(Jean Fisher was a UK-based art critic whose research explored colonialism in Ireland, Native America, the Black Atlantic and Palestine. She was a regular contributor to Artforum International, and was editor of Third Text from 1992 to 1999—Ed.)
I build my language with rocks
—Édouard Glissant, L’Intention Poétique (1997)
It was Jean Fisher who encouraged me to write. It was Jean Fisher who introduced me to Édouard Glissant and who liberated me from the sense of confusion that I had growing up – the shame of being a nonlocated person, neither Egyptian (where I was born), nor a Westerner (where I lived in exile). Being queer was not being doubly exiled, she believed, but a release into a community. She taught me that creolization was a way to unshackle our thinking, that every stumbling block was also a building block; she explained to me that withdrawing into an imaginary dimensionless place was a kind of liberation. She encouraged us to think of ourselves as rhizomatic; to believe that we could create our own routes to the people and places that we wanted to love and live with.

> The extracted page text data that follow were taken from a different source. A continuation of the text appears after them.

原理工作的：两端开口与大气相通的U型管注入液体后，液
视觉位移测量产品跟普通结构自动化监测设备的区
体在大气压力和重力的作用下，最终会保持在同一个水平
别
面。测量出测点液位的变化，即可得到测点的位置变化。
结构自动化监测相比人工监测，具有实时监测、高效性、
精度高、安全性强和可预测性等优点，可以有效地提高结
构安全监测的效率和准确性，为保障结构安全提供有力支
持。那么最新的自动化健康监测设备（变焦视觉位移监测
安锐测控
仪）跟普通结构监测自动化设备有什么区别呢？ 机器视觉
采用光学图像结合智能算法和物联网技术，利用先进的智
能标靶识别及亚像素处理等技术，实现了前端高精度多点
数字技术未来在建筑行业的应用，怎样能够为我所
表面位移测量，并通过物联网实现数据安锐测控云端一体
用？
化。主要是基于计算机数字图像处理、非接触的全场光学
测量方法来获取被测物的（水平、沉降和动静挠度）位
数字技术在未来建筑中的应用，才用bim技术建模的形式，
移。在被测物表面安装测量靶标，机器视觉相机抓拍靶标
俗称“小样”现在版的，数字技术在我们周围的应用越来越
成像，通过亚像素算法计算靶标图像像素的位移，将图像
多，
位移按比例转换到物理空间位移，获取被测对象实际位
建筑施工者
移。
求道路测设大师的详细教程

Jean Fisher was of course referencing not only Glissant but also philosophers including Gilles Deleuze and Félix Guattari, yet her interest was never in any stereotypical everyday subject. She was obsessed with trickster travellers, something that led to her deep friendship and love of the artist Jimmie Durham. It also informed her affection for other political tricksters, from Francis Alÿs to Emily Jacir, whose work untangles the inherent political structures in their immediate geographies.
This deep-seated interest in art’s relationship to the political in an age of globalization was also manifest in a life long practice that was as much activism as it was a form of pedagogical practice, in teaching, and her beautiful writing, and in her work as an editor Third Text. Her writing surrounding Ireland and Northern Ireland led to deep relationships and a profound literature on the artists James Coleman and Willie Doherty.

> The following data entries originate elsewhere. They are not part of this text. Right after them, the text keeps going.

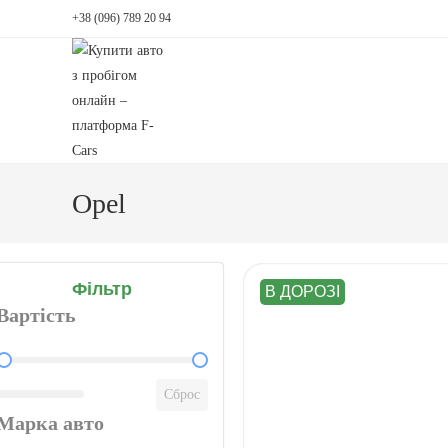
+38 (096) 789 20 94
Opel
Фільтр
В ДОРОЗІ
Вартість
Вартість
Сброс
Марка авто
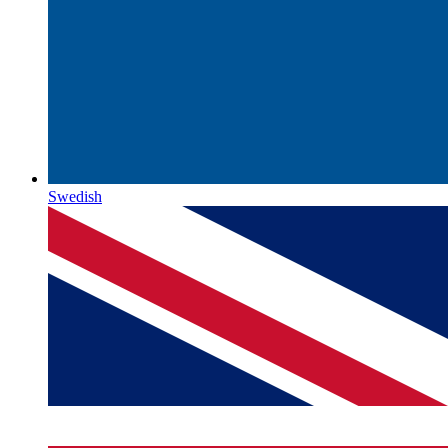
Swedish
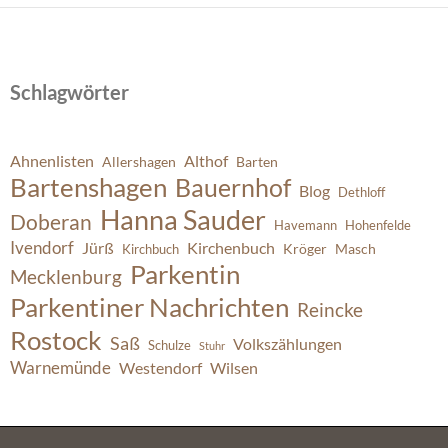
Schlagwörter
Ahnenlisten
Althof
Allershagen
Barten
Bartenshagen
Bauernhof
Blog
Dethloff
Hanna Sauder
Doberan
Havemann
Hohenfelde
Ivendorf
Jürß
Kirchenbuch
Kröger
Masch
Kirchbuch
Parkentin
Mecklenburg
Parkentiner Nachrichten
Reincke
Rostock
Saß
Volkszählungen
Schulze
Stuhr
Warnemünde
Westendorf
Wilsen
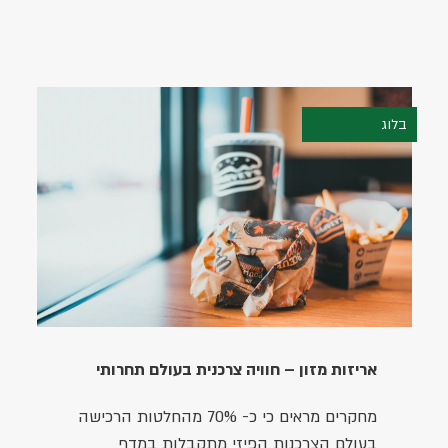
בלוג
10.04.2023
אריזות מזון – חוויה צרכנית בעולם תחרותי
מחקרים מראים כי כ- 70% מהחלטות הרכישה
בעולם הצרכנות הפיזי מתקבלות במדף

Always conscientious of the polemics of where she located her discourse, Fisher constantly questioned the authority of the power structures from which she spoke. In her introduction to Global Visions: Towards a New Internationalism in the Visual Arts, Fisher queried the codification of information in an era of accelerating social and political change, critiquing the commodification of previously marginalized narratives, which were becoming subsumed into the newly capitalized art world. She evaluated the concept of multiculturalism and the potent tendency that had emerged in the late 1980s and early 1990s of marginalized cultures becoming tokentistically circumscribed into the art world narrative. This is of course something that has become all the more relevant today.
Consistently, she called and begged for the revision of positions. And it was this quest for revision that propelled me to study art. I remember fondly sitting on the floor of her office while I would pull dusty books from her library. We talked about Walter Benjamin, about repositories of white and black knowledge, about dust, about auras, about Frantz Fanon and duality, about W. E. B. Du Bois and W. J. T. Mitchell, and the construction of race; and we cried over the failings of theory to change the world. We cried every time Beirut or Gaza was bombed. We cried. But helpless she was never; she would write emails, letters, and start petitions. Jean Fisher embodied a style of radical will that extended beyond the limits of her physical health, which plagued much of her later life.
Fisher once told me, invoking one of her troubadours, Michel Serres, I do not seek, I find—and only write if I find! Excavate and extrapolate Fisher always did; she loved Jean Genet and Mahmoud Darwish—for after all, she was a prisoner of love, someone who was bound to save all of us from the limits of our own troubled imaginations.
I met Fisher as a student; she took me under her wing immediately. I was lost; I was about to drop out of college because my conservative family had wanted me to study in the field of science. Jean refused to let this happen. She would email me almost every day urging to read my writings. As she did, I read all of her words, which penetrated the corners of my mind, informing me that art need not be a language simply for a bourgeoisie.
Indeed in her 2002 essay, ‘Towards a Metaphysics of Shit’ for Documenta 11, Jean asked: Can art function as an effective mediator of change or resistance to hegemonic power, or is it doomed to be a decorative and irrelevant footnote to forces more powerful than its capacity to confront?
This question plagued and propelled me. Over time, she became one of my closest friends; she was my Auntie Jean and I her nephew, but in reality she was the mother figure who had always been absent.
Near the end of her life, she informed me that she would like to pack up and move to Hastings to live by the sea, so that she may think and read free of the burdens of the city. When our friend, the Palestinian artist and writer Kamal Boulata last visited London, she joked that they would be running away to the Southeast Coast with his wife Lily Farhoud. A life by the sea, I wondered, could only be a metaphor for the cherished writings of Darwish who would speak of “impatiently waiting for the sea” to return home to his native Palestine, or perhaps of the great poet and painter Etel Adnan who in her collected writings in 2014 informed us that “to look at the see is to become what one is.”
Jean Fisher was a figure who touched us all. She left this world too soon, but in her words and teaching we must find strength to fight and to allow those less fortunate than us the voice and agency to be heard and seen.
Omar Kholeif is a writer and the Manilow Senior Curator at the Museum of Contemporary Art Chicago.